Well, it was totally crazy for a while, but I got my first postpartum period! So things are back to normal and predictable, right?


I thought so. And then I had no idea how I conceived on day 29 in my second postpartum cycle. 29 days was my previous cycle length! Not my ovulation day!


There’s a 6(ish) cycle transition once postpartum cycles return, if the mother is breastfeeding.


Characteristics of this transition are:

1. VERY delayed ovulation (think: days 26-40) that moves a little earlier each cycle until it settles back in to a woman’s normal cycle pattern.

2. SUPER short post peak (luteal) phase that lengthens a little with each cycle until it reaches the healthy approximately 12-14 day length.


Here an example of a postpartum transition based on the 100+ breastfeeding moms I've worked with:


Cycle 1: 38 days (Peak: Day 32)

Cycle 2: 36 days (Peak: Day 30)

Cycle 3: 36 days (Peak: Day 28)

Cycle 4: 35 days (Peak: Day 25)

Cycle 5: 34 days (Peak: Day 21)

Cycle 6: 31 days (Peak: Day 19)

Cycle 7: 30 days (Peak: Day 17)


Note: These post-peak phases look (and are) very short!

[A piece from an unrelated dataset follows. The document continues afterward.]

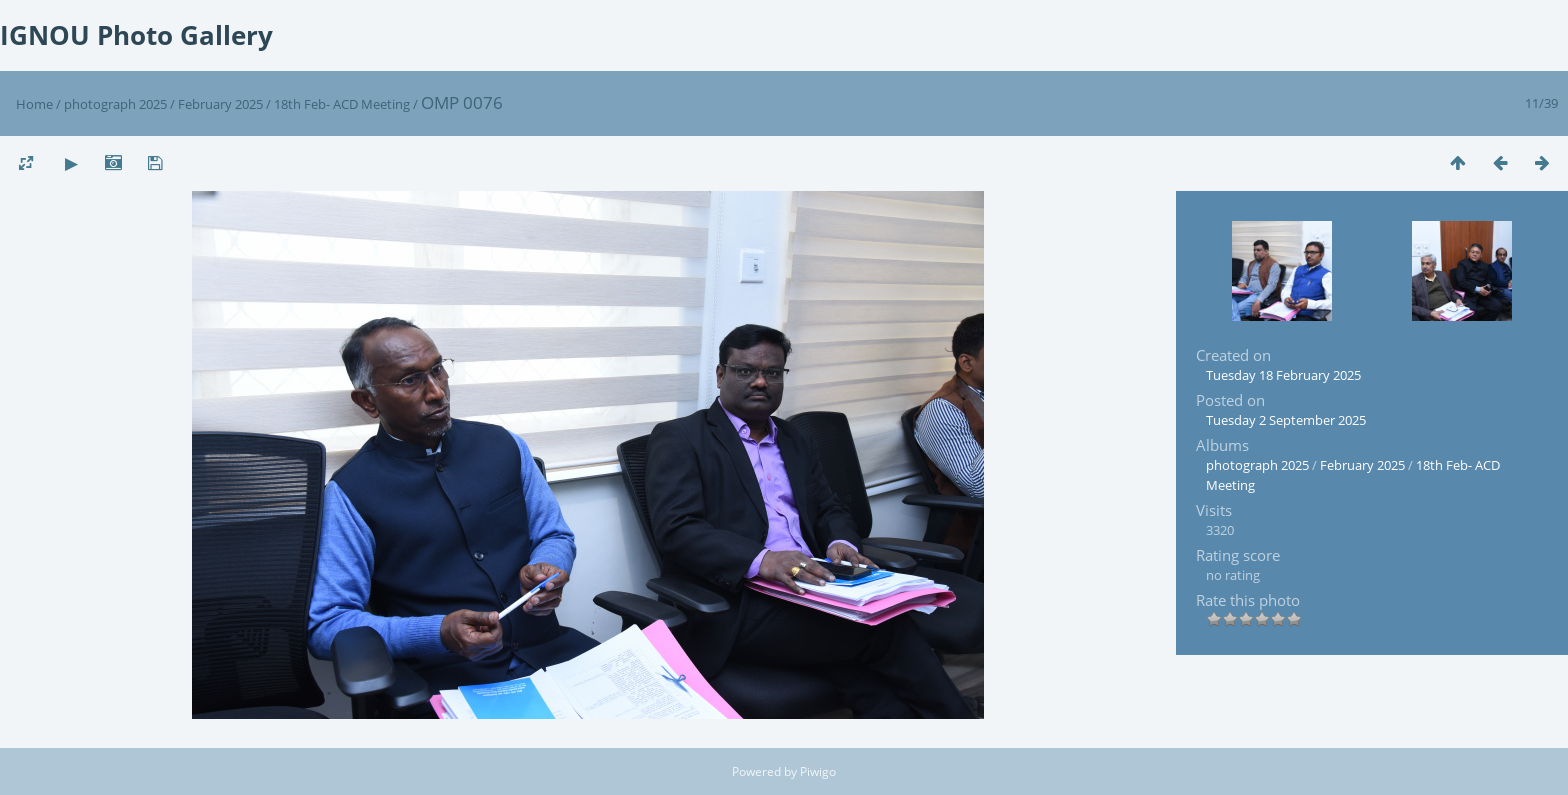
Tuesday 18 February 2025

But they’re also part of an expected and anticipated transition. Most women transition through and back to regular cycles with healthy luteal phases.

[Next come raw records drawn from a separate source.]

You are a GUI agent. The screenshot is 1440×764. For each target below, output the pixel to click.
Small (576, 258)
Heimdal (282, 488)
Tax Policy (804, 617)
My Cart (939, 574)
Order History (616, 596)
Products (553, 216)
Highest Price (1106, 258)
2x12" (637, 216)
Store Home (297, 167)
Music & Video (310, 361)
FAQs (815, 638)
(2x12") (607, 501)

NO ONE told me this after my first son. I thought, “Fertile signs around day 15. Sweet, that’s normal for me! Day 25 rolls around, yeah we are good to go!” Then BAM! Day 29 ovulation.

Now I understand this is TEXTBOOK for the early postpartum transition.


Finally, after about 6 postpartum cycles, things should be settling back in to a semi—predictable pattern.


This post is not intended, nor is it sufficient, to substitute for working with a qualified NFP instructor. Some women have an pretty “normal” peak day with a 12-14 day luteal phase in their first postpartum cycle— and working with an instructor will help you navigate wherever you fall on the postpartum spectrum. Of any NFP season, breastfeeding may be the most important one to work with an instructor if you are trying to avoid pregnancy.


I have quickly learned how many women (myself included) have no clue what to make of postpartum fertility signs. Many women assume they are confused because of sleep deprivation or lack of attention paid to fertility markers when holding a baby and peeing at the same time. (Don’t act surprised. You know you’ve done it, too.) You aren’t crazy. Or incapable of understanding your fertility.


Postpartum breastfeeding fertility is a new ballgame. Still totally manageable with NFP, just with some new rules and a gameplan specific to postpartum fertility.